The initial “iDon’t” teaser, full of what Apple’s iPhone can’t do, was intriguing. But the “Stealth” pre-launch spot was just a little freaky. Sure, the cinematography is stellar, and I guess they sort of have a point with the “drop date 11/6” tag at the end. But alien objects (“pods,” perhaps, in another anti-Apple reference?) falling from from the sky, destroying property, and prompting one weather-worn rancher to utter one slightly horrified “what in the world was that” as it opens, strikes me as an overly menacing approach. The Motley Fool has a great analysis of this ad titled “Droid’s Ad Bombs, Literally.”
Do you really want the savior of your brand (Motorola), your AT&T smartphone-beater (Verizon) and your Apple trump card (Google) to be evil? An approach like that could work for a niche product sold to a fringe group or Gen Y, perhaps.
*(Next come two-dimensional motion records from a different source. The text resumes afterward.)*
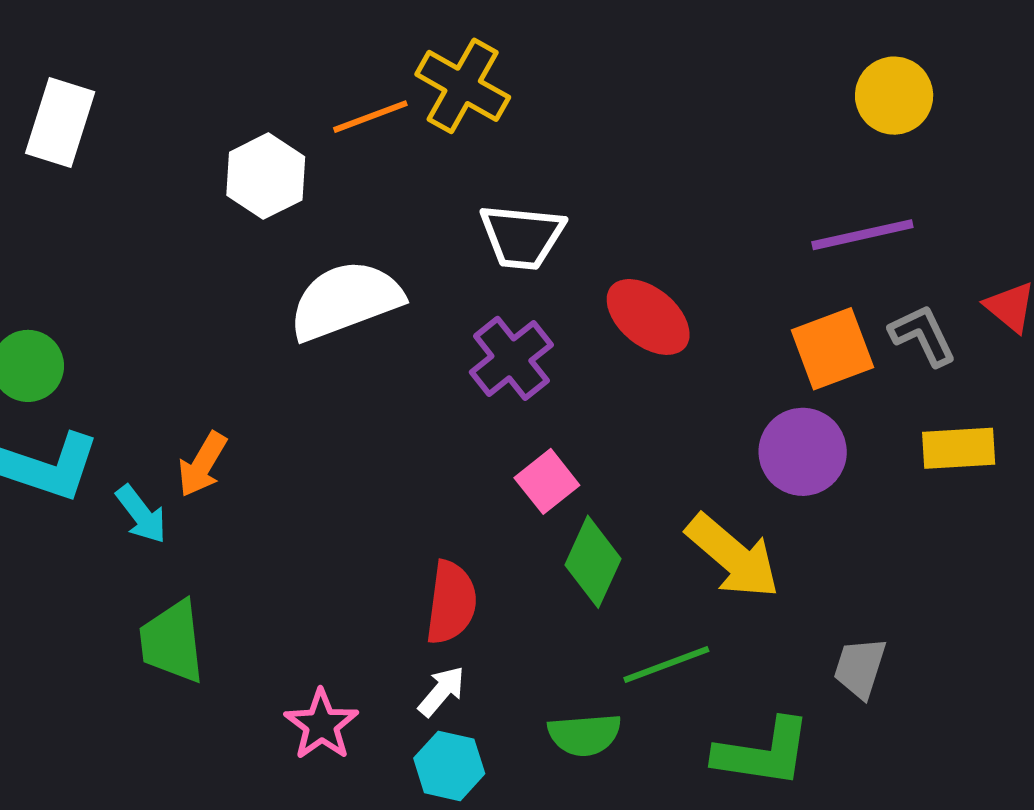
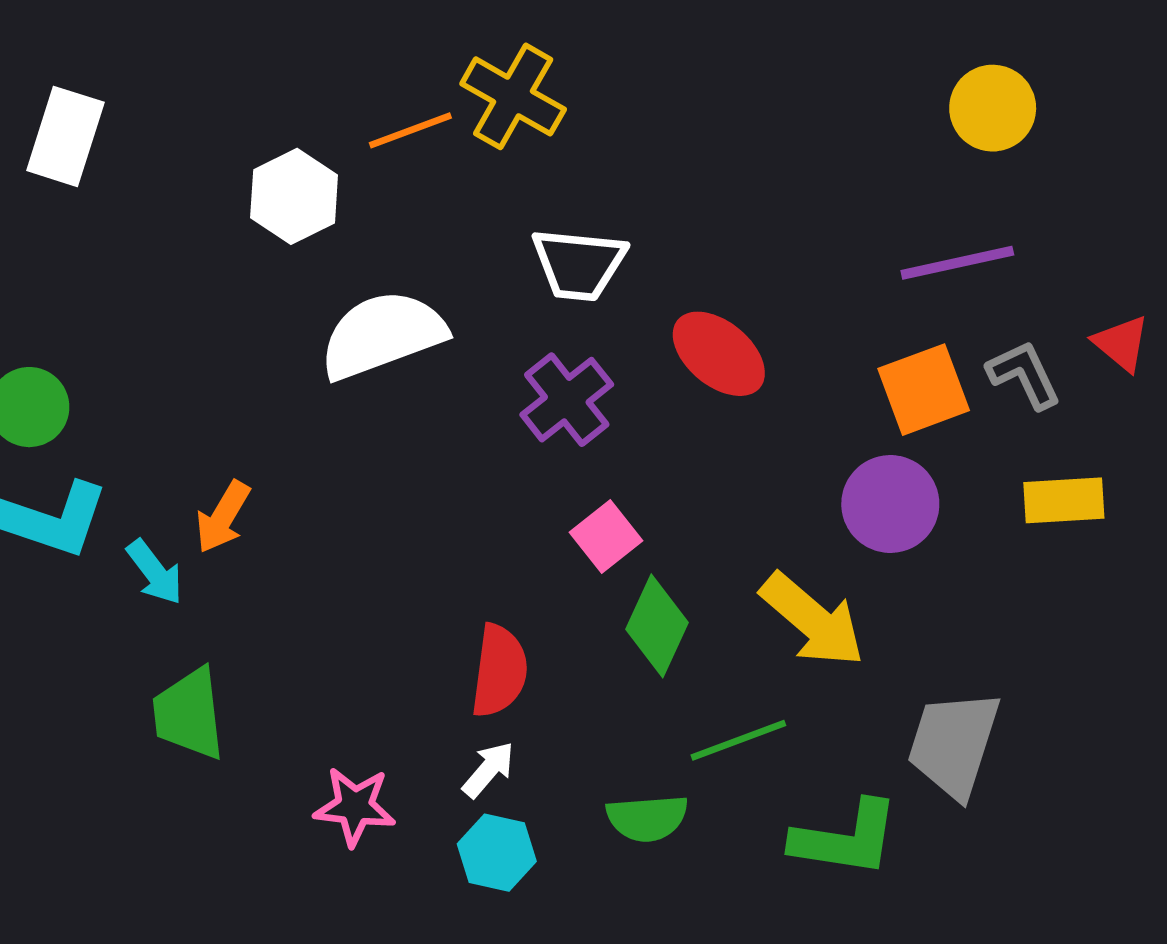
gray trapezoid: (860, 668) -> (954, 744), size x1.6
pink star: (321, 725) -> (355, 806), turned -30

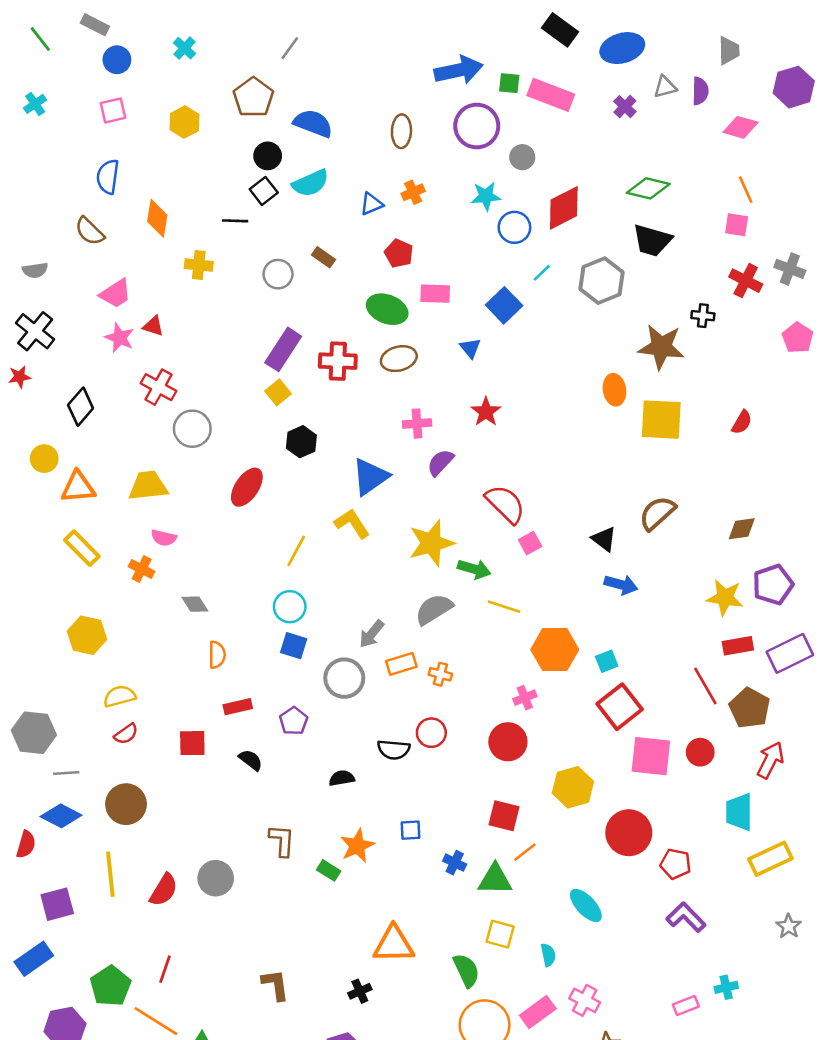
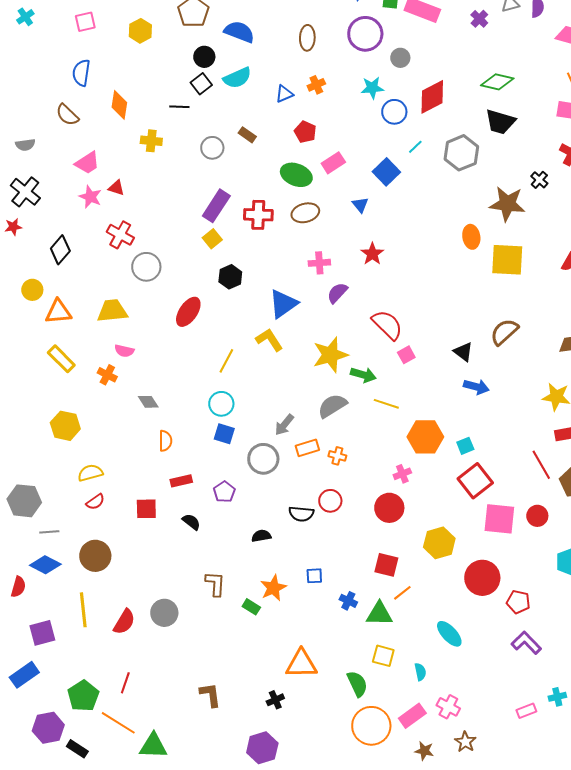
pink rectangle: (435, 294) -> (333, 163), turned -35
black cross: (703, 316) -> (539, 180), turned 36

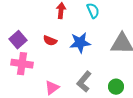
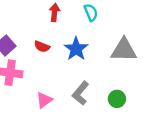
blue star: (80, 43) -> (76, 49), turned -30

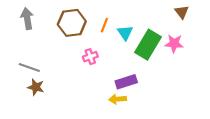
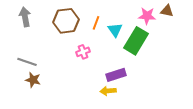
brown triangle: (182, 12) -> (167, 11), turned -40
pink star: (174, 44) -> (147, 16), moved

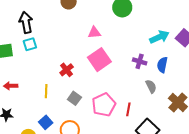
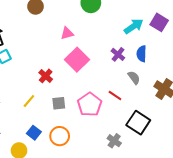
purple cross: (140, 61) -> (118, 54), turned 32
yellow line: (46, 91) -> (29, 101), turned 48
gray square: (74, 98) -> (59, 103), turned -32
red line: (128, 109) -> (115, 96), moved, turned -56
But for a product that these mainstream brands hope will sell millions to a wide range of audiences, including traditionally conservative businesspeople? It seems a highly dangerous approach. Verizon’s “There’s a Map for That” is a much more clever and brand-upholding set of advertisements.
Product launches are a great time to capture attention and break out of the box with your marketing message. But be cautious that your marketing is consistent with your brand — or you could end up destroying it in the process.